- All source files
- A suite of tests including integration tests using a sample corpus
- A sample corpus consisting of 40 PMC IDs of freely available PubMed articles
- A corpus consisting of AIMed abstract IDs (see ftp://ftp.cs.utexas.edu/pub/mooney/bio-data/)
- An example config.json file
- Resource files related to generating code using the JAXB plugin
- This README file
- This library requires Java 1.8.
- Additional requirements are described below.
- This code has not yet been tested on Windows.

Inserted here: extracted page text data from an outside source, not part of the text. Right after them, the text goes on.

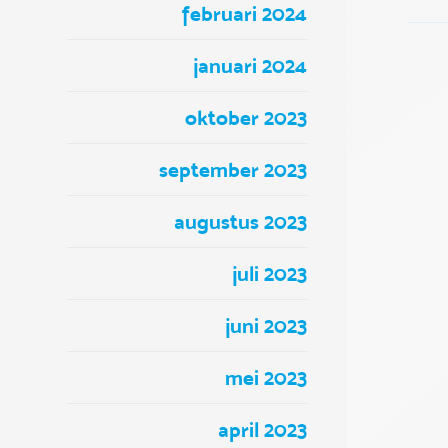
februari 2024
januari 2024
oktober 2023
september 2023
augustus 2023
juli 2023
juni 2023
mei 2023
april 2023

The CorpusHandling project is a Java library that pulls content out of biomedical articles. At the moment, it handles PubMed articles using a PMC identification number and AIMed abstracts. The library does two things:
-
Given a list of PMC IDs or abstract names in the case of AIMed, the library can create subcorpora of any number of articles, making sure that there is no overlap across the subcorpora.
-
The library generates classes based on an xsd using the jaxb plugin. These generated classes are used to extract information from the nxml representations of the articles. The following information is currently extracted from PubMed articles:
- Title
- Abstract
- Information related to referencing the paper such as the author list and publication date
For AIMed, we extract the titles, abstracts, and tagged proteins.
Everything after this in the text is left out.